Where the string "Nederland" occurs in a line of the data below, that line should be copied.

*** Block opens ***

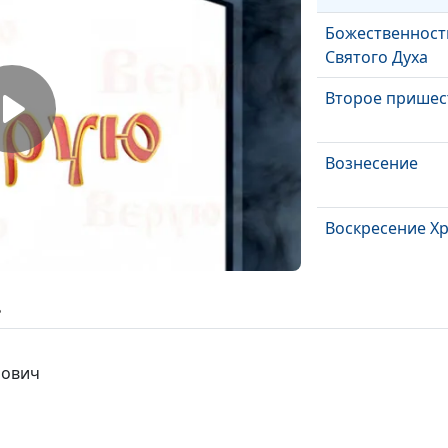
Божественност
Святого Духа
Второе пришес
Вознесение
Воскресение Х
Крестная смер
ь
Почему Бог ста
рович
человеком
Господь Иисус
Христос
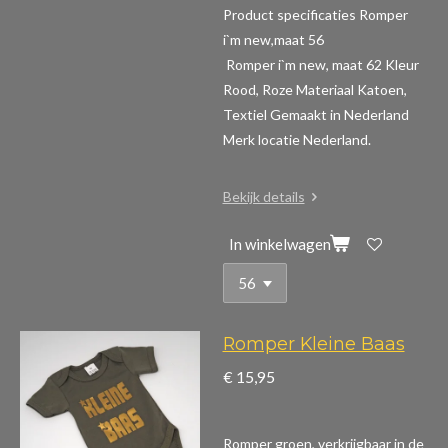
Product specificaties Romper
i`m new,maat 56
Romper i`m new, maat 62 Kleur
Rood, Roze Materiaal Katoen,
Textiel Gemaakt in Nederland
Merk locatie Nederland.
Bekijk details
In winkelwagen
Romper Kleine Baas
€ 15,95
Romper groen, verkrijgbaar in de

*** Block closes ***

◆ Response box
Textiel Gemaakt in Nederland
Merk locatie Nederland.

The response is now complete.